REGISTRATION NUMBER: 5207/FMS/BBA/S18
INTERNATIONAL ISLAMIC UNIVERSITY ISLAMABAD | BBA 38
INTERNATIONAL BUSINESS AND WTO

Globalization generates wealth but it also takes away. How??

Globalization can be defined as the process in which businesses, organizations, and countries begin operating on
an international scale. Globalization aims to benefit individual economies around the world by making markets
more efficient, increasing competition, limiting military conflicts, and spreading wealth more equally.

Globalization Benefits World Economies

The Milken Institute's "Globalization of the World Economy" report of 2003 highlighted many of the benefits
associated with globalization while outlining some of the associated risks that governments and investors should
consider, and the principles of this report remain relevant.

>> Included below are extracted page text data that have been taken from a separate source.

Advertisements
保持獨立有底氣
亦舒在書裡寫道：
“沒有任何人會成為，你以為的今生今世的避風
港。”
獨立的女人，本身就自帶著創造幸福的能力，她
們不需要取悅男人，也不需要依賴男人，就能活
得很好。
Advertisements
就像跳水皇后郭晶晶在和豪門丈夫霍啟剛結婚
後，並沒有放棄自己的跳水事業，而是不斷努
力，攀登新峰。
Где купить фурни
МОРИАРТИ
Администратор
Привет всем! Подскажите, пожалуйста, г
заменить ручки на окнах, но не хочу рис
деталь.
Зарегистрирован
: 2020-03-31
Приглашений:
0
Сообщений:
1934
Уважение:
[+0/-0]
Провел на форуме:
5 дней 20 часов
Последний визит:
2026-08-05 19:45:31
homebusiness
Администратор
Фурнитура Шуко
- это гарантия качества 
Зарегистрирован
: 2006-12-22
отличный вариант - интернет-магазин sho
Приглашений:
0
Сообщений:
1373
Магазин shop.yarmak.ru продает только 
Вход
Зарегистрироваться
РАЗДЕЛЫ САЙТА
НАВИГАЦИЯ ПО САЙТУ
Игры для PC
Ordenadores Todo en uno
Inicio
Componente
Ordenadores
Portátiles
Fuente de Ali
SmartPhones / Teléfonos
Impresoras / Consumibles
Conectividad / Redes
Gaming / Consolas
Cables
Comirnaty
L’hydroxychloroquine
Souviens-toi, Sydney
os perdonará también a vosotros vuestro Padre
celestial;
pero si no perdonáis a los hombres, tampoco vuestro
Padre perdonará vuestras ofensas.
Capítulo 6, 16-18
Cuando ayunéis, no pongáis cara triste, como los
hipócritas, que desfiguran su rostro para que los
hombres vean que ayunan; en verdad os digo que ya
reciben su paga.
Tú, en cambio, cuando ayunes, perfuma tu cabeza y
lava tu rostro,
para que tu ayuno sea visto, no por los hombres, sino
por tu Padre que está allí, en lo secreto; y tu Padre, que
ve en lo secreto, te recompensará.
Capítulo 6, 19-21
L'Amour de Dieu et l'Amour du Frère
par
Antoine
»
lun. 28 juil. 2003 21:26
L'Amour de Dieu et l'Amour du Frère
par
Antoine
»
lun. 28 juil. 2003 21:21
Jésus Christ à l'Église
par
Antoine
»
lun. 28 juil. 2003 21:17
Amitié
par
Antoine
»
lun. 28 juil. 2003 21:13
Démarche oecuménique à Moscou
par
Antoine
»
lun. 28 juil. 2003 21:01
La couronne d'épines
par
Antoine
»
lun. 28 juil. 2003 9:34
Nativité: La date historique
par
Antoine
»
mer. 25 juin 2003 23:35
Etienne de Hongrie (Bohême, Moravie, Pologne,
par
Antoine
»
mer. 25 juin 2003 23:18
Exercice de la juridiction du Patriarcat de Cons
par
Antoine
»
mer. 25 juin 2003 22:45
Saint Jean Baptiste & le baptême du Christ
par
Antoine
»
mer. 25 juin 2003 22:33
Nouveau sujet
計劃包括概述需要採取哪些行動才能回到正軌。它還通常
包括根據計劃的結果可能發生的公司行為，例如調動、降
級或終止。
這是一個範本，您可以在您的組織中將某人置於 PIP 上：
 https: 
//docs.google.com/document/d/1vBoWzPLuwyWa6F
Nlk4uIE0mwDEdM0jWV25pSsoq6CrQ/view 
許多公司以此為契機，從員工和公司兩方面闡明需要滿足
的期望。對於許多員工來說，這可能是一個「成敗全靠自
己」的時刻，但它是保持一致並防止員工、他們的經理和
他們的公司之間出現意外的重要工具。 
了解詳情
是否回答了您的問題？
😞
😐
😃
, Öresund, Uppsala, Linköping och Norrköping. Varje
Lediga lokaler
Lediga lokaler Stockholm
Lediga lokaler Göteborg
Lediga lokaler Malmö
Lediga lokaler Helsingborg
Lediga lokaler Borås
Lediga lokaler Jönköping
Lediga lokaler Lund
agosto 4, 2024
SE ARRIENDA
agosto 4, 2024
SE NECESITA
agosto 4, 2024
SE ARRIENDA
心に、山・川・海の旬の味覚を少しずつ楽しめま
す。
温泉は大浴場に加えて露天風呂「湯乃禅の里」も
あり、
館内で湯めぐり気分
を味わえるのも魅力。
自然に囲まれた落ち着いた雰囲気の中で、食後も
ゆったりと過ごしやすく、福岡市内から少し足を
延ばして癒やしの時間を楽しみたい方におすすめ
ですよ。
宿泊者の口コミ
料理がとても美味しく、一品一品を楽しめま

Some of the benefits of globalization include:

Globalization provides businesses with a competitive advantage by allowing them to source raw materials where
they are inexpensive. Globalization also gives organizations the opportunity to take advantage of lower labor
costs in developing countries, while leveraging the technical expertise and experience of more developed
economies. With globalization, different parts of a product may be made in different regions of the world.
Globalization has long been used by the automotive industry, for instance, where different parts of a car may be
manufactured in different countries. Businesses in several different countries may be involved in producing even
seemingly simple products such as cotton T-shirts. Globalization affects services too. Many businesses located in
the United States have outsourced their call centers or information technology services to companies in India. As
part of the North American Free Trade Agreement (NAFTA), U.S. automobile companies relocated their
operations to Mexico, where labor costs are lower. The result is more jobs in countries where jobs are needed,
which can have a positive effect on the national economy and result in a higher standard of living. China is a
prime example of a country that has benefited immensely from globalization. Another example is Vietnam, where
globalization has contributed to an increase in the prices for rice, lifting many poor rice farmers out of poverty.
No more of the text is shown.